The country’s first full congress in decades is being closely watched for any shift in policies or changes in political leadership.
Mr Kim is expected to reassert his nuclear ambitions, amid speculation he will soon conduct a fifth nuclear test.
Foreign media have been invited but are not allowed inside the venue.
The capital was spruced up ahead of the event and citizens layed flowers in central squares as it got under way.
The streets are lined with National and Workers’ Party flags with banners that read “Great comrades Kim Il-sung and Kim Jong-il will always be with us” and “Defend the headquarters of the Korean revolution at the cost of the our lives”.
It is the seventh meeting of North Korea’s Worker’s Party and the first since 1980, and is being held inside the April 25 House of Culture, now covered in vast red and gold banners and massive images of the current leader’s father and grandfather.
This year’s event is shrouded in secrecy. The BBC’s Stephen Evans is one of about 100 foreign journalists invited but says reporters are being closely monitored.
Kim Jong-un is inside the hall, our correspondent adds, with guards lined up outside.
But instead of being allowed into the congress, reporters have instead been taken to on a factory tour.

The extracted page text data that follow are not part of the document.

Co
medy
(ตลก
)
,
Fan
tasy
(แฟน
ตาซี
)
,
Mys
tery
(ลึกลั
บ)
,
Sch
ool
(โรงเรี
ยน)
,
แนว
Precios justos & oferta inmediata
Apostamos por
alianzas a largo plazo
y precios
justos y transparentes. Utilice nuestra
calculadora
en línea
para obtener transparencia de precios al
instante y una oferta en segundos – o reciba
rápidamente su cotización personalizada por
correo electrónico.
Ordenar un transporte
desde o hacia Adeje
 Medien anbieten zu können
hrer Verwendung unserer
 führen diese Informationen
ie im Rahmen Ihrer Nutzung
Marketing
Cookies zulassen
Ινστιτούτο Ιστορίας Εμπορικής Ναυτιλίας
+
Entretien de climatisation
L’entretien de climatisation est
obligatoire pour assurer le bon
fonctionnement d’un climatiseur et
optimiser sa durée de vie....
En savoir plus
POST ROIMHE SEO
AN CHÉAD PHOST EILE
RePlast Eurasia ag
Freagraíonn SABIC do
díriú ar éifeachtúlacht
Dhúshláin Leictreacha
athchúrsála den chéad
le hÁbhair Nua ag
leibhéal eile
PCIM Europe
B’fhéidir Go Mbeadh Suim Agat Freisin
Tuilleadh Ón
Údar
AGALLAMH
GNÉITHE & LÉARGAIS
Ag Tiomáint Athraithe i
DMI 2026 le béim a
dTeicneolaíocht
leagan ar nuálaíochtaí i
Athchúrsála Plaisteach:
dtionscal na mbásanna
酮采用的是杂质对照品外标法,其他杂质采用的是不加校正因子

The agenda and duration of the event is not known but experts say Kim Jong-un is likely to declare his so-called “byongjin” policy, which is the simultaneous push towards economic development and nuclear capability.
It could also see a new generation of leaders put in place.
The meeting will elect a new central committee, which appoints a Politburo – the central decision-making body of the Communist party – and many say loyalists to the current leader will be rewarded with high profile posts.